This use case is particularly challenging to solve in the generic case rather than with media specific solutions.

Annotation has a Choice of Multiple, Dependent Bodies or Targets

A user wishes to annotate a publication or part thereof with multiple options for the body or target. The options are thus dependent on each other, and only one of the options should be displayed to the user. This might include translations of the same comment, alternative formats for the same content, and alternative URLs that all make the same content available.

Examples

  • Owen speaks both Japanese and English, and wishes to provide translations of his comment in both languages. He teaches English as a foreign language in Japan, and his students should be able to choose whether to view it in one language or the other.
  • Petra annotates a paper that is published in multiple locations, however the representations are identical. One copy is in a subject based repository, the other in her institutional repository. She wishes to explicitly link both of the targets to ensure her annotation can be presented along with at least one copy of the paper from the most convenient location to the consumer.

Annotation has Multiple, Dynamically Defined Targets

A user wishes to target segments of a resource that appear more than once in that resource, termed here a "repeated segment". The user does not necessarily know the exact number of times the repeated segment appears in the resource; the interpretation of the annotation is understood to be independent of the number of instances of the repeated segment.

Examples

  • Quinn, a copy editor, creates an annotation proposing a correction to replace all instances of the string "pleaf'd" with the string "pleas'd". Essentially the annotation is proposing a search and replace operation of the sort ubiquitous in modern word processing systems.
  • Romana, a manufacturer, wishes to annotate all products of a certain class in his products database with a note that these items will go on sale next week for 15% off for 2 weeks only.

Note

There are usability implications with annotating dynamically defined segments, rather than specific enumerated segments. This could be used as an attack vector for spam or exploitation of user agent bugs by annoting common words on frequently visited URIs. For example, annotating "a" on the top million sites with an advertisement in the annotation's body.

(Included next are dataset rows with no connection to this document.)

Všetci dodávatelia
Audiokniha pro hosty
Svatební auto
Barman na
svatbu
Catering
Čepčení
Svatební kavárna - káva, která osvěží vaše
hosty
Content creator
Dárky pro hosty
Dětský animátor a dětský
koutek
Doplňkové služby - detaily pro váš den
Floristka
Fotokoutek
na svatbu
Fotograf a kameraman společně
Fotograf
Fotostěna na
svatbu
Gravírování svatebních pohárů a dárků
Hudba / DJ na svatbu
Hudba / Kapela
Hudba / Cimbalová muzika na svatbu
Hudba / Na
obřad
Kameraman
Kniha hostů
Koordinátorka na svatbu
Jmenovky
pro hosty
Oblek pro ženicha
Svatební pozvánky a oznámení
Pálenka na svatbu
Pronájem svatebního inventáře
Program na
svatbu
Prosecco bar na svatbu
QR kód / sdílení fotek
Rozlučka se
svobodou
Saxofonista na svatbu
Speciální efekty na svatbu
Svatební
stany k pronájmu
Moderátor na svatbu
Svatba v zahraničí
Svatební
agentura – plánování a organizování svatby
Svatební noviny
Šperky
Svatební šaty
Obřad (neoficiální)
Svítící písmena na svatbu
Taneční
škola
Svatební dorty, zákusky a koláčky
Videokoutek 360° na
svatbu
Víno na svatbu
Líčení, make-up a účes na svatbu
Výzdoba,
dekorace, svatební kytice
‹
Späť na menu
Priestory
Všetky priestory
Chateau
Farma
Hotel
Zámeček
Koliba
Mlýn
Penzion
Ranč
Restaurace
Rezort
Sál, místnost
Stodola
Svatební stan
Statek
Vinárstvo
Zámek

Determination of Annotation Validity after Target is Modified

A user annotates a publication with a correction to the text. The publisher then acts upon this annotation to correct the mistake, or in the scholarly field potentially to retract the publication from the scientific record. After the correction has been made, the annotation no longer applies to the publication and hence should not be displayed. It may be important not to delete the annotation, such that the user gets credit in some system for reporting the correction. The system that maintains the annotation may not be connected to the system that publishes the publication, and hence might not be able to be updated.

Examples

  • Solomon annotates a gaming manual with a correction as to which controls are needed to perform a particular move. The publisher re-issues a new copy of the manual after the correction has been made to avoid other users having the same frustration. Quinn's annotation should not appear on the new version.
  • Teynika annotates a typo in how her name is spelt (two 'n's instead of one) in a book about the research in her field. Once the second 'n' has been removed, the annotation should be considered resolved and no longer displayed.

Note

This use case is particularly challenging to solve in the generic case rather than within specific systems that understand the motivation of the annotation and when it has been resolved.

Determination of Annotation Validity for Embedded Resources

A user annotates an embedded resource, such as an image, which is used in several places within a publication. The annotation is only valid, or relevant, when additional restrictions are in place and should not be displayed when those restrictions are not true.

Examples

  • Ulrich reads a publication in which the same headshot photograph is used for two different people and wants to annotate the photograph to say that it is wrong when used on page 1, but not have the annotation displayed when the photograph is used correctly on page 3.
  • Veronica wishes to comment that a company logo should only be used in the header on every page, but nowhere else.

Annotation Publication

Sets of Annotations for a Publication

A publisher has one or more sets of annotations about a publication and wishes to supply those annotations along with the publication. Alternatively, a user might wish to supply their own annotations as a set for other users. These annotations could be comments by the author (in the same vein as DVD extras commentary), from famous readers, or simply pointers to related works. In an education setting, this functionality could be used to provide additional commentaries on a text book or other publication that are intended to assist the student in understanding the material. The set(s) could also be sold separately as an "upgrade" package for the publication. The order of the annotations may be important, for example to read the publication in chronological rather than narrative order, or by following the order of a class lectures rather than the order of the chapters in the text book. The metadata about the collection of annotations is also important, such as who packaged them together and for what purpose.

Examples

  • Wesley works for a publishing house and has transformed the author's commentary on their steampunk novel into a set of annotations for sale. The company wishes to have them available as an add-on for customers that have already bought the novel, and also in a bundle for new sales.
  • Xena is a PhD student studying a famous detective story set in London. She works out a walking route that takes the user through all of the locations in the book in an optimal fashion, which is not the same order as the narrative, and wants to publish her annotations about the locations in that sequence.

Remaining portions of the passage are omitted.